Barney For Grown-Ups

Matthew Barney, 32, was recruited by Yale to play football, but left the team to model for the Gap. Then he took up art. When he was 24, his first solo show in New York (which included a workout bench fashioned from vaseline, exhibited in a freezer) was a SoHo sensation. Barney's videos of himself as a satyr won the trendy Hugo Boss prize in 1995 and made him an international star before he turned 30. "I was a quarterback," Barney says. "I'm very comfortable working on a single thing with a group of people." His latest "Cremaster" film--fourth in a series of five--premiered recently at the Walker Art Center in Minneapolis. Each is a feature-length, beautifully photographed, movingly scored and virtually dialogueless dream-with-a- capital-D. The new one chronicles, in an emphatically surreal manner, the last days of the executed murderer Gary Gilmore, played by Barney. Norman Mailer plays Harry Houdini. (Don't ask.)

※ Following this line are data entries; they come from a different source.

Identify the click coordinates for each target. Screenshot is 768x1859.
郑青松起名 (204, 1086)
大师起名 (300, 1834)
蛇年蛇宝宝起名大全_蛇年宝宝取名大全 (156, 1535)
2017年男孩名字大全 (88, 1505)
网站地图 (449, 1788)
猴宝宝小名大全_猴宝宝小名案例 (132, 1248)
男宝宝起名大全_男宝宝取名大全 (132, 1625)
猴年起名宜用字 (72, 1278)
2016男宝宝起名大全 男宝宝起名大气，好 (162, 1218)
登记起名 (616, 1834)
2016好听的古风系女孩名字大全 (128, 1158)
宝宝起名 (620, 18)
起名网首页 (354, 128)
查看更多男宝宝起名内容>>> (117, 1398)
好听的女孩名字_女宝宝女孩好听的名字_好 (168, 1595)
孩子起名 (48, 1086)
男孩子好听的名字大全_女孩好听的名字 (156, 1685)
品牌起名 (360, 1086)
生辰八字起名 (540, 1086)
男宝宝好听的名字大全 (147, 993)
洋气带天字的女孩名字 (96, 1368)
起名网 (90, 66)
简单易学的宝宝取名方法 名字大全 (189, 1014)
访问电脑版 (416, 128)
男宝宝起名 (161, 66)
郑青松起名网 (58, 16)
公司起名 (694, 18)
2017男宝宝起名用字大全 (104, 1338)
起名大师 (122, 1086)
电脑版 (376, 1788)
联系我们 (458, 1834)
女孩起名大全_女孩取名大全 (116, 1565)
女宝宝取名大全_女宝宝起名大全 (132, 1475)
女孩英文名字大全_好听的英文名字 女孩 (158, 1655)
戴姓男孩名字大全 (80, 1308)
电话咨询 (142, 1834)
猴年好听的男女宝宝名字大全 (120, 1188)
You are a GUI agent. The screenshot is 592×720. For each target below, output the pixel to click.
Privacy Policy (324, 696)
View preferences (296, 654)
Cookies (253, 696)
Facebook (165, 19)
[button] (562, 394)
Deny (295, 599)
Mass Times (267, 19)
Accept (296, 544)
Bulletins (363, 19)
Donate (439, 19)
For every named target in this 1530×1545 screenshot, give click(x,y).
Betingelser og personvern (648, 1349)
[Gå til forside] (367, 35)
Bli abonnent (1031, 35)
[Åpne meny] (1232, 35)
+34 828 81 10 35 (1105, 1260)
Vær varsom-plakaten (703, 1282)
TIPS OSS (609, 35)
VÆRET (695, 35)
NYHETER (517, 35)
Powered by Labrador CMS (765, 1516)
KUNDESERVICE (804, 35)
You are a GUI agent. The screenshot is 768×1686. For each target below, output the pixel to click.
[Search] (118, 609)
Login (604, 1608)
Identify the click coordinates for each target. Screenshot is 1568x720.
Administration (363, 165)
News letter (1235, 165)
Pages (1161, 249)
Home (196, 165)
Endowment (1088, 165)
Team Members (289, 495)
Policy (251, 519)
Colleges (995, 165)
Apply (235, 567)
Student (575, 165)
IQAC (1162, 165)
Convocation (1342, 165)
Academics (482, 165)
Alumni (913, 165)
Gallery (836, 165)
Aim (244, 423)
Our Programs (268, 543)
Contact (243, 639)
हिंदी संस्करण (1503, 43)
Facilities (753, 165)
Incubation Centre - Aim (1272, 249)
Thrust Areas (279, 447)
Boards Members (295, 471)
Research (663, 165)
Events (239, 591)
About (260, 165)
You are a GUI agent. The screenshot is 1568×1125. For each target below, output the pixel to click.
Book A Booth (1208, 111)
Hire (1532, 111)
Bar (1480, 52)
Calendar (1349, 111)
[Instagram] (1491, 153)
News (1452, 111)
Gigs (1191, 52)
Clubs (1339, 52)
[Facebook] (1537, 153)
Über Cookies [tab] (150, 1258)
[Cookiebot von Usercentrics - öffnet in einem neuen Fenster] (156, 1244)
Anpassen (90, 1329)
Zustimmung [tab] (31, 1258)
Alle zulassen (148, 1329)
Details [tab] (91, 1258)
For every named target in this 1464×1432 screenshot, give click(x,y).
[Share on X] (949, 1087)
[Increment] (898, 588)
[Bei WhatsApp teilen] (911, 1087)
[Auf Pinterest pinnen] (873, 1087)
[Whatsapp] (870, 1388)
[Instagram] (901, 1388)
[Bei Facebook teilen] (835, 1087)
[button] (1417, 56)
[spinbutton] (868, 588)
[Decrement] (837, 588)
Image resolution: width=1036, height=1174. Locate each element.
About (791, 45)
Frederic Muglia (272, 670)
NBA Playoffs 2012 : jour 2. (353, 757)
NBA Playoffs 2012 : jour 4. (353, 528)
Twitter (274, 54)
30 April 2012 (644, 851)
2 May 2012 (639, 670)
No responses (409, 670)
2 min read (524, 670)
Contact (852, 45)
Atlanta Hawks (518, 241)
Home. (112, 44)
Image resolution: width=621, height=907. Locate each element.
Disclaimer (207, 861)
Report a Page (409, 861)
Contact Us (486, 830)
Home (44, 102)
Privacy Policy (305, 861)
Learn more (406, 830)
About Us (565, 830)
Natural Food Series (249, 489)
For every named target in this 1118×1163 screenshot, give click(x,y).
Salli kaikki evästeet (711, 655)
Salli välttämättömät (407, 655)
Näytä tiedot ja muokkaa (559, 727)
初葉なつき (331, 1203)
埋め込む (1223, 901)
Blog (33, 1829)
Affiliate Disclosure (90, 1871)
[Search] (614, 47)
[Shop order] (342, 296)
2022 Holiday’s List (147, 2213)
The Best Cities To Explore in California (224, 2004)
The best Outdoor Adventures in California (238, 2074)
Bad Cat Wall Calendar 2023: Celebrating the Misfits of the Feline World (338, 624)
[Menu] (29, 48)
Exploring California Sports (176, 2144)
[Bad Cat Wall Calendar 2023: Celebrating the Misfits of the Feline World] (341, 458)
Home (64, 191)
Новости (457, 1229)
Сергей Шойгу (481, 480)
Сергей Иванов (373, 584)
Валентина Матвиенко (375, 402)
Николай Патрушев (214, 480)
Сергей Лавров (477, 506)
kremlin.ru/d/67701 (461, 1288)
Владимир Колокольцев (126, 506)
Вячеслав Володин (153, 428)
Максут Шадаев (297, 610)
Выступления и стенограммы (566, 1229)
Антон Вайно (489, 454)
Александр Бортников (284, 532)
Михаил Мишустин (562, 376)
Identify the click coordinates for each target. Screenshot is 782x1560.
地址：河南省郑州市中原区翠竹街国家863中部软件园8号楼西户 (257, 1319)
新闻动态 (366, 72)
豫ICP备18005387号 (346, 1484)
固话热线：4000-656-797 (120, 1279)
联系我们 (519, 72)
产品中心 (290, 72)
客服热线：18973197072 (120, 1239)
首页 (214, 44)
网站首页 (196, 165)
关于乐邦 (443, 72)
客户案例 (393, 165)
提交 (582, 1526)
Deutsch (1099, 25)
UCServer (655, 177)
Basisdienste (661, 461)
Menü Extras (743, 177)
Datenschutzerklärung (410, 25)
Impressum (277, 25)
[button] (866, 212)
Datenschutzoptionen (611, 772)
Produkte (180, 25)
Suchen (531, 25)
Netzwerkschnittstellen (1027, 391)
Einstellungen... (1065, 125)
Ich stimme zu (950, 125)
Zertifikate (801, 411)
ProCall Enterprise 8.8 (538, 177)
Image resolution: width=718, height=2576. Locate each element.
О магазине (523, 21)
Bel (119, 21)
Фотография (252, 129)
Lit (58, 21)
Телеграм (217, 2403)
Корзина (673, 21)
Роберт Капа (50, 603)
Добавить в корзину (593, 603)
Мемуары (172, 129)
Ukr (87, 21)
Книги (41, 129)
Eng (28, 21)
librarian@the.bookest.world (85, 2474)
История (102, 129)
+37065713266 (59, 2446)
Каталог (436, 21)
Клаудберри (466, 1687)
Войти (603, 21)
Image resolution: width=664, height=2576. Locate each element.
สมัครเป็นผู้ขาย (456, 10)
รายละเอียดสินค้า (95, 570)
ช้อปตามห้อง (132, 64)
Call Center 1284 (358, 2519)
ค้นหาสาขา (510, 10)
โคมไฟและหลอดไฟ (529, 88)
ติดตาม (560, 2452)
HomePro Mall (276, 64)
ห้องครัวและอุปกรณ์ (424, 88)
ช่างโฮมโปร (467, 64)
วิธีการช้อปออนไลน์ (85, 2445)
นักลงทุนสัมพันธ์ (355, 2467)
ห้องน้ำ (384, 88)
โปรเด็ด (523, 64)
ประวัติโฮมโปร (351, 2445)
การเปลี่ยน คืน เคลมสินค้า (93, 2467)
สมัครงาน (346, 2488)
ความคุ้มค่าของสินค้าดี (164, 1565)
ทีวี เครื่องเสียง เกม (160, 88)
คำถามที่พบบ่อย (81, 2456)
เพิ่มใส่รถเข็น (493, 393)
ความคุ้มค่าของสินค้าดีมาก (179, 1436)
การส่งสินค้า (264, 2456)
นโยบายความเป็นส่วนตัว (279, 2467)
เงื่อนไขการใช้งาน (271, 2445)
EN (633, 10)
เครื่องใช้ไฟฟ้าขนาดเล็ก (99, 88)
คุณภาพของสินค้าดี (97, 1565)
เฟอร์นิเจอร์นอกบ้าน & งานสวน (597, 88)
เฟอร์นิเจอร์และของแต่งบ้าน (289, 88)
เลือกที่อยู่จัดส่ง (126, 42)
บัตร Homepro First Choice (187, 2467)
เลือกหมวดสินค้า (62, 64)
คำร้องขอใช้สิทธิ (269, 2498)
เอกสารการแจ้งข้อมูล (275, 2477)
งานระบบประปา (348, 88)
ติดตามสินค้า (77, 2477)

The series--the cremaster is a muscle connected to the testicles--illustrates Barney's obsession with sex. Not "Eyes Wide Shut" sex. More like "Your Reproductive System," stoned on androgyny and postmodern decadence. Yes, it all sounds too weird. If you just chill, however, and let Barney's films wash over you, the question "But what does it mean?" won't even occur. Until you dream about them.